Notre Paracha cette semaine nous aide à résoudre ces questions.

Remake de la Création du monde

« Elokim parla à Moché et Aharon en disant Je suis Hachem ! »

chemot 6; 2

Ce verset éveille notre questionnement ! Comment est-il possible de concilier le nom Elokim, symbole de la midat haDin – la justice divine, avec le nom Hachem, représentatif de la midat Harahamim – la clémence du Maître du monde ?!

Rabbénou Béhayé y voit une allusion au récit de la Création du monde, pour laquelle la Thora commence par le nom « Elokim », en tant que Créateur des six jours de la Création. Toutefois, à la fin du chapitre, le nom Hachem est évoqué sous forme d’initiales dans l’expression « יום השישי ויכולו השמים והארץ ».

En effet, le monde fut créé selon l’attribut de Justice. Cependant, ne pouvant perdurer sous les conditions du Din strict, il aurait vocation d’être détruit. C’est pourquoi, afin que le monde puisse subsister, le Créateur y a associé son attribut de Miséricorde.
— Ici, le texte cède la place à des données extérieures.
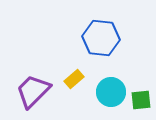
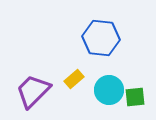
cyan circle: moved 2 px left, 2 px up
green square: moved 6 px left, 3 px up
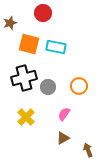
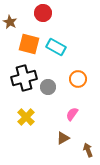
brown star: moved 1 px up; rotated 24 degrees counterclockwise
cyan rectangle: rotated 18 degrees clockwise
orange circle: moved 1 px left, 7 px up
pink semicircle: moved 8 px right
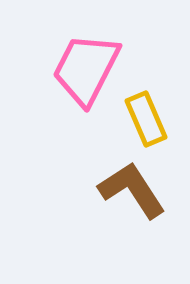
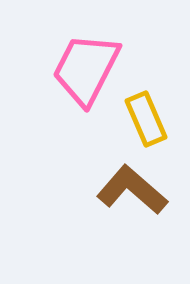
brown L-shape: rotated 16 degrees counterclockwise
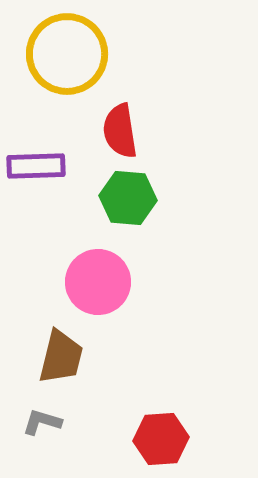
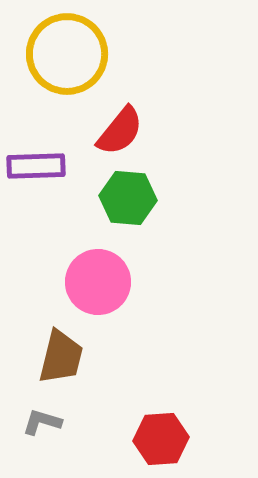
red semicircle: rotated 132 degrees counterclockwise
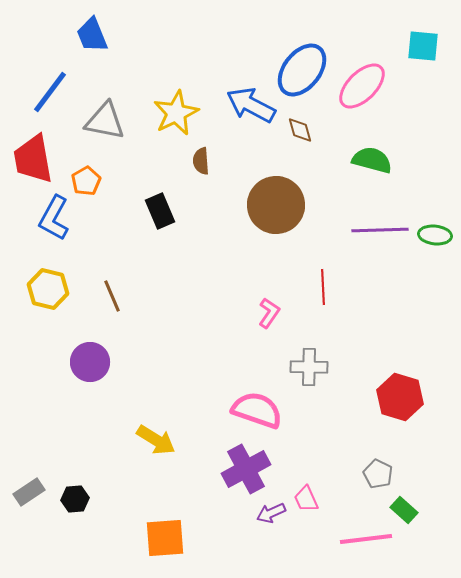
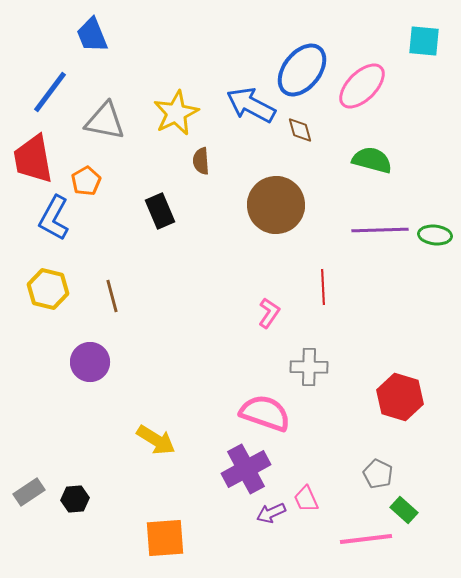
cyan square: moved 1 px right, 5 px up
brown line: rotated 8 degrees clockwise
pink semicircle: moved 8 px right, 3 px down
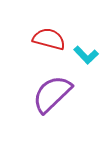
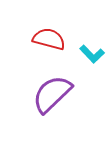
cyan L-shape: moved 6 px right, 1 px up
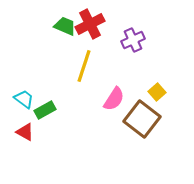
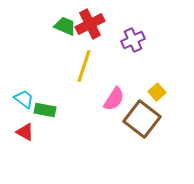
green rectangle: rotated 40 degrees clockwise
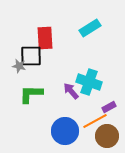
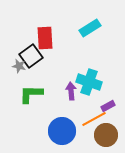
black square: rotated 35 degrees counterclockwise
purple arrow: rotated 36 degrees clockwise
purple rectangle: moved 1 px left, 1 px up
orange line: moved 1 px left, 2 px up
blue circle: moved 3 px left
brown circle: moved 1 px left, 1 px up
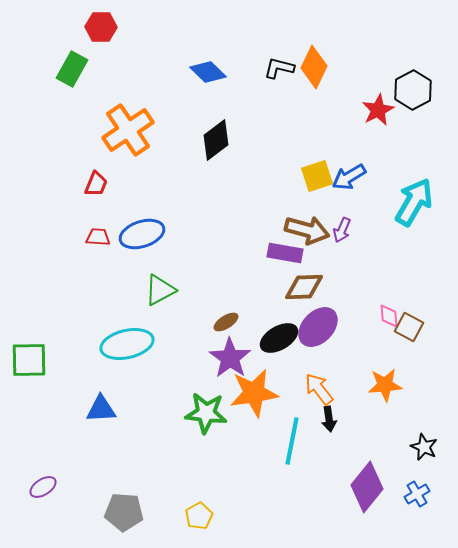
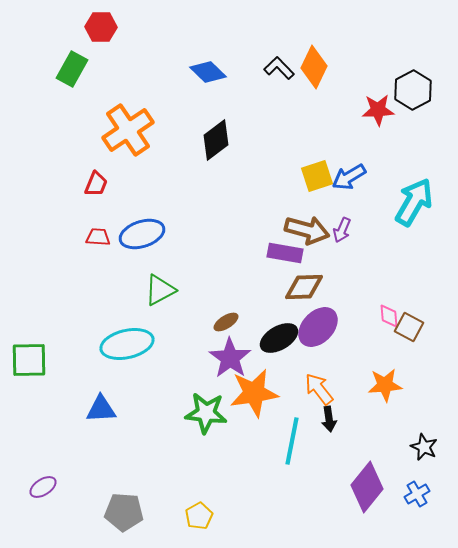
black L-shape at (279, 68): rotated 32 degrees clockwise
red star at (378, 110): rotated 24 degrees clockwise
La sortie d’Israel de Mitsraïm constitue un renouvellement de la Création du monde (termes du Netsiv dans son introduction sur Chemot). Au regard du monde naturel qui fut créé par dix Paroles, la création du Peuple juif le fut par les dix plaies envoyées sur l’Égypte.

Jusqu’à la formation de la nation juive, malgré le bon fonctionnement des lois de la nature fixées depuis la création du monde, la finalité de celle-ci demeurait inconnue. En même temps que l’apparition du peuple d’Israel s’établit l’ordre véritable du monde, conformément aux dires de nos sages quant au mot « Béréchit » : le monde fut créé pour Israel, dénommés Réchit – prémices.

Cette création d’Israel, objectif du monde, ne pouvait se réaliser que par le biais de la sortie d’Egypte. La définition de ce Peuple restera éternellement celle « du peuple qui sort de Mitsraim » (Bamidbar 22; 1), comme exprimé par Bilam, prophète des nations.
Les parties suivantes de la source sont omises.